Remembering 9/11
Sep. 11th, 2008 09:16 pmI had meant to post this last night, but it took me an hour of scouring the hard drive to find the photo...

This was the 'cross' of steel left after the attacks. I took this picture in September 2006. I went back to the site this past July and it's just a construction site now. I couldn't see anything to identify it as the site of the attacks...
I was at work, turned on the internet to surf the web briefly before starting work, and suddenly there was a photo on the Yahoo news page, of one of the towers with a hole in it. I remember thinking... how the hell could somebody fly a Cessna into a building THAT big? News was very sketchy and then more stuff started appearing on the web. Since I had AOL at work (it wasn't considered 'evil' back in those days) I IMed a friend who lived in the city. She told me what was happening. Then she told me the tower was gone. It just disappeared. She literally lived her entire life in the shadow of the towers and now it just crumbled into dust. I emailed a friend who worked in the city, only to get back a grim "fatal error" email notice. Fortunately she had been running late for work that day so wasn' ti nthe tower. Then someone came running down the hall saying that Washington DC had been attacked and my mind was going "world war III." Since it was chaos, I left, went home (lived very close) and oddly enough, popped tapes into both VCRS and chose CNN and CBS (which was the only station now remaining, as it was the only station with a spare antennae on the Empire State Building - the rest went down with the towers).

I never knew this existed until this summer when I took this photo. It's eerily stunning, and the remains of a sycamore tree root - The Trinity Root - details at www.speroforum.com/site/article.asp, but then I haven't gotten much into the city in recent years.
Now, when 9/11 comes around, oddly enough, I collect the NY Times and some other NY papers and stuff them in a box along with the original papers, and one day, I'll take a look at them and see how the world has changed. Alas, not for the better.
And there are more people's comment s on this topic at http://www.livejournal.com/misc/latestqotd.bml?qid=537

This was the 'cross' of steel left after the attacks. I took this picture in September 2006. I went back to the site this past July and it's just a construction site now. I couldn't see anything to identify it as the site of the attacks...
I was at work, turned on the internet to surf the web briefly before starting work, and suddenly there was a photo on the Yahoo news page, of one of the towers with a hole in it. I remember thinking... how the hell could somebody fly a Cessna into a building THAT big? News was very sketchy and then more stuff started appearing on the web. Since I had AOL at work (it wasn't considered 'evil' back in those days) I IMed a friend who lived in the city. She told me what was happening. Then she told me the tower was gone. It just disappeared. She literally lived her entire life in the shadow of the towers and now it just crumbled into dust. I emailed a friend who worked in the city, only to get back a grim "fatal error" email notice. Fortunately she had been running late for work that day so wasn' ti nthe tower. Then someone came running down the hall saying that Washington DC had been attacked and my mind was going "world war III." Since it was chaos, I left, went home (lived very close) and oddly enough, popped tapes into both VCRS and chose CNN and CBS (which was the only station now remaining, as it was the only station with a spare antennae on the Empire State Building - the rest went down with the towers).
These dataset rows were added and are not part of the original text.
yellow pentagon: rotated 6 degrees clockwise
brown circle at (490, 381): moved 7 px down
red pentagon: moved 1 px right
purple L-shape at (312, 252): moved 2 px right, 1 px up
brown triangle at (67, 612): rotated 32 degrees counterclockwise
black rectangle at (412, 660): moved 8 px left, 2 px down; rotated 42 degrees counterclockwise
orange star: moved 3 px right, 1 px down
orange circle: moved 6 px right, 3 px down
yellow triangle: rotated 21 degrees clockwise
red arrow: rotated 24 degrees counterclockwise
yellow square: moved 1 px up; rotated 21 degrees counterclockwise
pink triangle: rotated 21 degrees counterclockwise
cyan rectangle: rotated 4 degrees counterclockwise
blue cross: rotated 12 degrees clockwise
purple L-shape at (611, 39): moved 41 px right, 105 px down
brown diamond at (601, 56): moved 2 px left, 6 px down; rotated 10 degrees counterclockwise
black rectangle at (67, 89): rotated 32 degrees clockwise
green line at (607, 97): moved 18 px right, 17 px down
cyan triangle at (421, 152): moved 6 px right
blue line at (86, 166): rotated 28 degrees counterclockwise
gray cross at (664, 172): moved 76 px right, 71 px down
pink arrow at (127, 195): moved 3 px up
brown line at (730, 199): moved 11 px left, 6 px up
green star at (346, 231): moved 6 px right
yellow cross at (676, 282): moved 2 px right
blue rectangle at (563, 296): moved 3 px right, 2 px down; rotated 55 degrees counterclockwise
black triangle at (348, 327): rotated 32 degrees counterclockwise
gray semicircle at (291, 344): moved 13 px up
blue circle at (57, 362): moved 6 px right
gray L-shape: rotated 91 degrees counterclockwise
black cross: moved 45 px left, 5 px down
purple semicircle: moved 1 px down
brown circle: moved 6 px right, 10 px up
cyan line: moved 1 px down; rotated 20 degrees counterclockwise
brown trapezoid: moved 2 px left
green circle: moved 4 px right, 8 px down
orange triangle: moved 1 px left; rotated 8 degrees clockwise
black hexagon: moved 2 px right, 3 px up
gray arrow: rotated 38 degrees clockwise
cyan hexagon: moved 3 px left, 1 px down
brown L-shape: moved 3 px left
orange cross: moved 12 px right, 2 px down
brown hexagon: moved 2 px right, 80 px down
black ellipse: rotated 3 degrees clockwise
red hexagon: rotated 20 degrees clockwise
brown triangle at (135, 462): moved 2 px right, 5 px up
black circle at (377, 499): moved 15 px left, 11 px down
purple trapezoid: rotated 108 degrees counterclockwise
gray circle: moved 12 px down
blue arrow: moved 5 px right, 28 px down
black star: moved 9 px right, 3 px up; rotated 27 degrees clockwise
I never knew this existed until this summer when I took this photo. It's eerily stunning, and the remains of a sycamore tree root - The Trinity Root - details at www.speroforum.com/site/article.asp, but then I haven't gotten much into the city in recent years.
Now, when 9/11 comes around, oddly enough, I collect the NY Times and some other NY papers and stuff them in a box along with the original papers, and one day, I'll take a look at them and see how the world has changed. Alas, not for the better.
And there are more people's comment s on this topic at http://www.livejournal.com/misc/latestqotd.bml?qid=537
no subject
Date: 2008-09-12 05:52 am (UTC)Becky was in the bathroom finishing up a shower (I think) when I turned on the motel room's TV on the morning of the 11th to see what kind of weather the Weather Channel was predicting for our drive across southern South Dakota and Minnesota. I somehow ended up on one of the network morning talk shows, where they were regularly interrupting for news updates about "a plane that had hit one of the towers". I called Becky out of the bathroom and we both watched the live coverage as the 2nd plane hit. We debated whether to continue our vacation or just drive back to Lincoln, and decided to continue. We then drove most of the 11th, watching the eerily clear blue skies (no jet contrails) all day. The next day, at The Mall of America, most of the stores were closed all morning to allow employees to attend a memorial/counseling service. I was then interviewed in our Minneapolis hotel, by a local reporter looking to get the stories of travelers trapped in the Twin Cities by the airport shutdowns. Several of the folks stuck in our hotel were from the New York area and were trying to get rental cars so they could drive home from Minneapolis.
Because it was "premiere week" on TV, I had set two VCRs to record 6 hours of episodes of shows I was interested in, so I had (and still have) a few hours of "live" network coverage of the events on tape, but from the evenings of the 11th and 12th.